Di Balik Mistik Keris

Kesaktian keris bisa jadi hanya kiasan. Mistik keris terletak pada bahan dan proses pembuatannya.

Oleh: Risa Herdahita Putri | 20 Mar 2020
Pandai besi sedang membuat keris. (Leolintang/Shutterstock).

Panembahan Purbaya mengacungkan keris pusakanya. Api berkobar-kobar di kiri dan kanan jalan. Tujuannya satu, meremukkan benteng Belanda di Batavia. Pasukan Kompeni yang menyadari kedatangan rombongan Kesultanan Mataram itu langsung memberondongkan peluru dari atas benteng.

“Heee Belanda! Sungguh terlalu tingkahmu yang hanya menakut-nakuti!” seru Panembahan Purbaya.
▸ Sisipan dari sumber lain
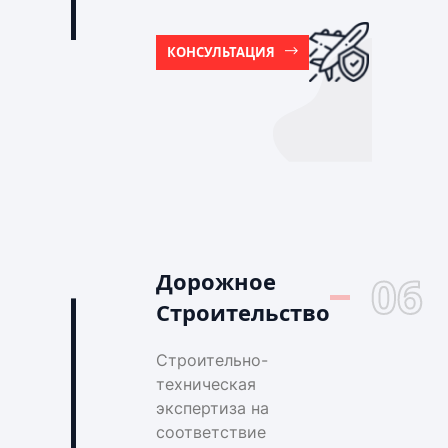
КОНСУЛЬТАЦИЯ
Дорожное
06
Строительство
Строительно-
техническая
экспертиза на
соответствие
Ia pun menudingkan keris pusakanya ke arah benteng, di mana banyak pasukan Belanda berkumpul. Benteng itu pun seketika tembus berlubang seluas empat meter persegi.

Advertising
Advertising

Demikianlah kesaktian keris dikisahkan dalam buku Serat Tembung Andhupara karya R.Ng. Suradipura. Ada juga kisah Mpu Gandring yang terkenal dengan keris buatannya yang sangat sakti dalam Serat Pararaton. Konon, tak ada orang yang dapat melawan kekuatan keris bikinannya. Jika dipakai menusuk pasti berhasil.

Baca juga: Enam Korban Keris Mpu Gandring

Bahkan sekalipun belum selesai, keris yang Mpu Gandring ciptakan untuk Ken Angrok, sudah menunjukkan kekuatannya. Ketika Ken Angrok memukulkan keris itu ke lumpang batu tempat pengumpulan bekas-bekas gosokan, lumpang itu langsung pecah jadi dua. Lalu ia pukulkan lagi keris itu pada tempaan Mpu Gandring, pecah juga jadi dua.
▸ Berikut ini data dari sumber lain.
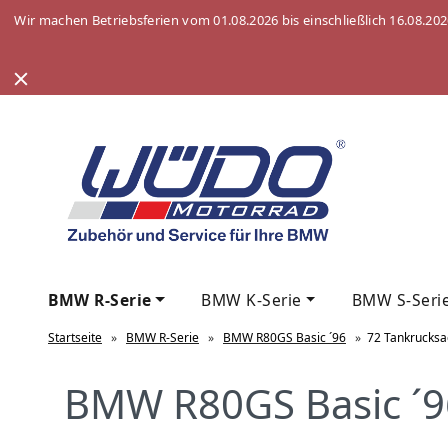
Wir machen Betriebsferien vom 01.08.2026 bis einschließlich 16.08.20
BMW R-Serie
BMW K-Serie
BMW S-Seri
Startseite
»
BMW R-Serie
»
BMW R80GS Basic ´96
»
72 Tankrucksa
BMW R80GS Basic ´9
Keris buatan Mpu Gandring yang dipesan khusus ini pada gilirannya memakan banyak korban, termasuk tokoh-tokoh pemimpin kerajaan. Mulai dari penciptanya Mpu Gandring, Tunggul Ametung, Kebo Ijo, Ken Angrok, seorang pengalasan dari Batil, hingga Anusapati.

Baca juga: Kudeta Ken Angrok

Lalu ada lagi kisah dalam Babad Tanah Jawi. Kali ini kesaktian keris dihubungkan dengan wali. Ceritanya, Sunan Giri diganggu oleh para kafir saat sedang menyusun tulisan keagamaan. Ia lalu melemparkan kalamnya yang sedang ia pakai ke arah para pengganggu itu. Sambil berputar-putar, pena itu kemudian berubah menjadi keris gaib yang menyerang dengan sengit. Keris sakti itu kemudian dikenal dengan nama Kalam Munyeng, salah satu pusaka Sunan Giri.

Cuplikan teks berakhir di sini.